In tweets on Monday Trump blamed Mexico for allowing people to travel to the U.S., suggesting he would end the North American Free Trade Agreement in an effort to stem the flow of migrants.

The BuzzFeed report notes that “no one has made any effort to stop” the migrants as they travel through Mexico without authorization. About one third of the migrants traveling plan to stay in the country rather than continue on to the U.S.

Luis Videgaray Caso, Mexico’s Secretary of Foreign Affairs, responded in a tweet on Sunday, saying that Mexican authorities work with their American counterparts on migration “every day.”

Caravan of immigrants not eligible for DACA

In his tweets, Trump also declared the end of a deal on DACA, a program that has protected young immigrants who were brought to the U.S. by their parents from deportation. Trump suggested that the immigrants who made up the caravan were coming to America in hopes of taking advantage of the program, which he effectively ended in September 2017. Efforts to offer DACA recipients permanent protections have stymied in Congress, in part due the to strict provisions Trump wants included in any deal.

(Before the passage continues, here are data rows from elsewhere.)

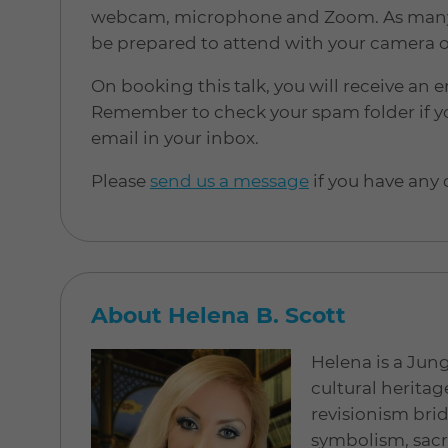
webcam, microphone and Zoom. As many of
be prepared to attend with your camera 
On booking this talk, you will receive an e
Remember to check your spam folder if yo
email in your inbox.
Please
send us a message
if you have any 
About Helena B. Scott
Helena is a Jung
cultural heritag
revisionism brid
symbolism, sac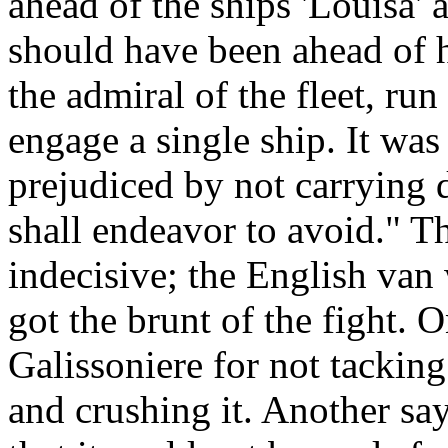
ahead of the ships 'Louisa' 
should have been ahead of 
the admiral of the fleet, ru
engage a single ship. It wa
prejudiced by not carrying 
shall endeavor to avoid." Th
indecisive; the English van
got the brunt of the fight.
Galissoniere for not tackin
and crushing it. Another sa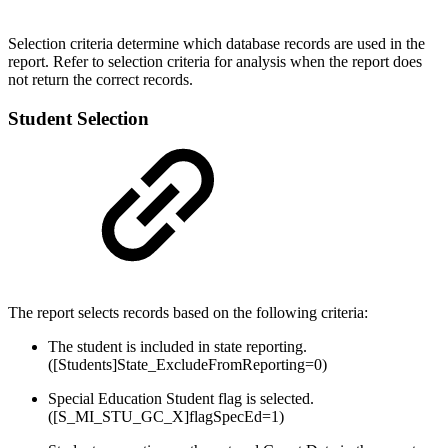
Selection criteria determine which database records are used in the
report. Refer to selection criteria for analysis when the report does
not return the correct records.
Student Selection
The report selects records based on the following criteria:
The student is included in state reporting.
([Students]State_ExcludeFromReporting=0)
Special Education Student flag is selected.
([S_MI_STU_GC_X]flagSpecEd=1)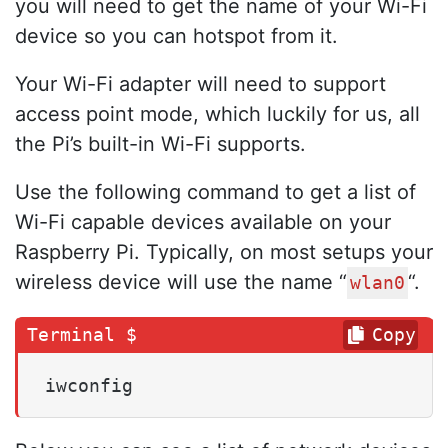
you will need to get the name of your Wi-Fi
device so you can hotspot from it.
Your Wi-Fi adapter will need to support
access point mode, which luckily for us, all
the Pi’s built-in Wi-Fi supports.
Use the following command to get a list of
Wi-Fi capable devices available on your
Raspberry Pi. Typically, on most setups your
wireless device will use the name “
“.
wlan0
Copy
iwconfig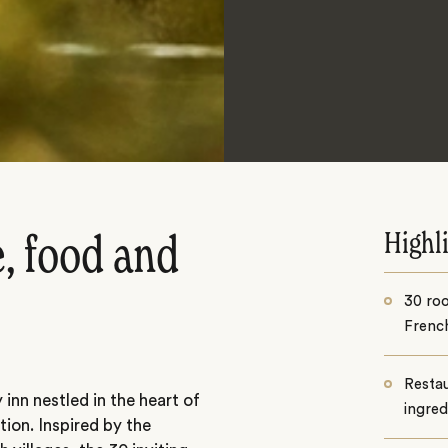
Highl
, food and
30 roo
French
Restau
nn nestled in the heart of
ingred
ion. Inspired by the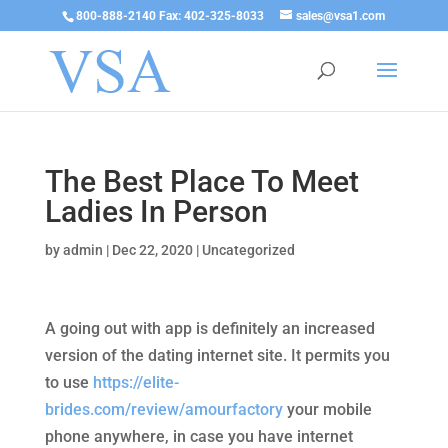
800-888-2140 Fax: 402-325-8033
sales@vsa1.com
The Best Place To Meet
Ladies In Person
by
admin
|
Dec 22, 2020
|
Uncategorized
A going out with app is definitely an increased
version of the dating internet site. It permits you
to use
https://elite-
brides.com/review/amourfactory
your mobile
phone anywhere, in case you have internet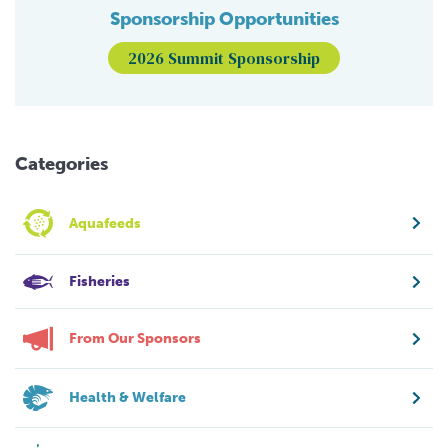
Sponsorship Opportunities
2026 Summit Sponsorship
Categories
Aquafeeds
Fisheries
From Our Sponsors
Health & Welfare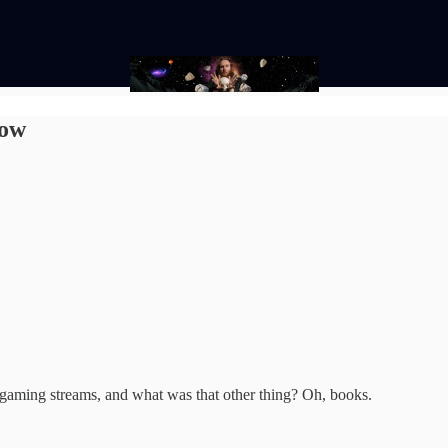
low
 gaming streams, and what was that other thing? Oh, books.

Trump has tried to shift the blame to Democrats, but it is not that simple.

It should be noted that the migrants who are traveling in the caravan, no matter their age, would not qualify for DACA.

The Trump administration stopped accepting new applications for the Deferred Action for Childhood Arrivals program, or DACA, on Sept. 5, 2017. Under the president’s orders, renewal applications for people who already benefitted from the program needed to have been turned in by Oct. 5, 2017.

Legal challenges have kept the program alive, to an extent. The administration is still not accepting new applications, but people who have already benefitted from the program can reapply. According to U.S. Citizenship and Immigration Services, all renewal requests will be adjudicated under the guidelines that were set forth when the program was first established.